Hyloscirtus chlorosteus
- Conservation status: Critically endangered, possibly extinct (IUCN 3.1)

Scientific classification
- Kingdom: Animalia
- Phylum: Chordata
- Class: Amphibia
- Order: Anura
- Family: Hylidae
- Genus: Hyloscirtus
- Species: H. chlorosteus
- Binomial name: Hyloscirtus chlorosteus (Reynolds and Foster, 1992)
- Synonyms: Hyla chlorostea Reynolds and Foster, 1992 Colomascirtus chlorosteus (Reynolds and Foster, 1992)

= Hyloscirtus chlorosteus =

- Authority: (Reynolds and Foster, 1992)
- Conservation status: PE
- Synonyms: Hyla chlorostea Reynolds and Foster, 1992, Colomascirtus chlorosteus (Reynolds and Foster, 1992)

Species of frog

Hyloscirtus chlorosteus is a species of frog in the family Hylidae. It is endemic to Bolivia and only known from the holotype collected in 1979 from Parjacti (=Paracti), on the eastern slopes of the Andes in the Cochabamba Department. The specific name refers to the green bones of this frog. Common name Parjacti treefrog has been coined for it.

==Description==
The holotype, a subadult male, measures about 39–40 mm in snout–vent length. The specimen has a prominent preorbital ridge and moderately heavy supratympapanic fold that continues as a later fold, ending just before to the groin; the tympanum itself is indistinct. The snout is truncate in dorsal view but bluntly rounded when viewed from the side. The finger and toe tips bear large discs. The toes are heavily webbed whereas the finger webbing is moderate. The dorsum is brown with darker pattern. The flanks and the thighs have yellowish markings. The venter is opalescent gold to cream, turning to cream with pinkish tint posteriorly; the chin is opalescent gold. The iris is gold. The bones are green, as hinted by the specific name chlorosteus.

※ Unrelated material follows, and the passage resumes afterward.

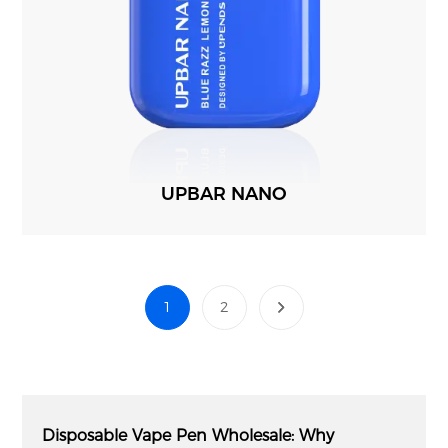
UPBAR NANO
1
2
Disposable Vape Pen Wholesale: Why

==Habitat and conservation==
The holotype was found in Yungas forest at 2044 m above sea level. The specimen was collected at night from a door knob at the agricultural customs inspection station. The tadpoles presumably develop in water.

Despite later surveys to the area, no new specimens have been found. The area is suffering from habitat degradation caused by agriculture, logging, and infrastructure development.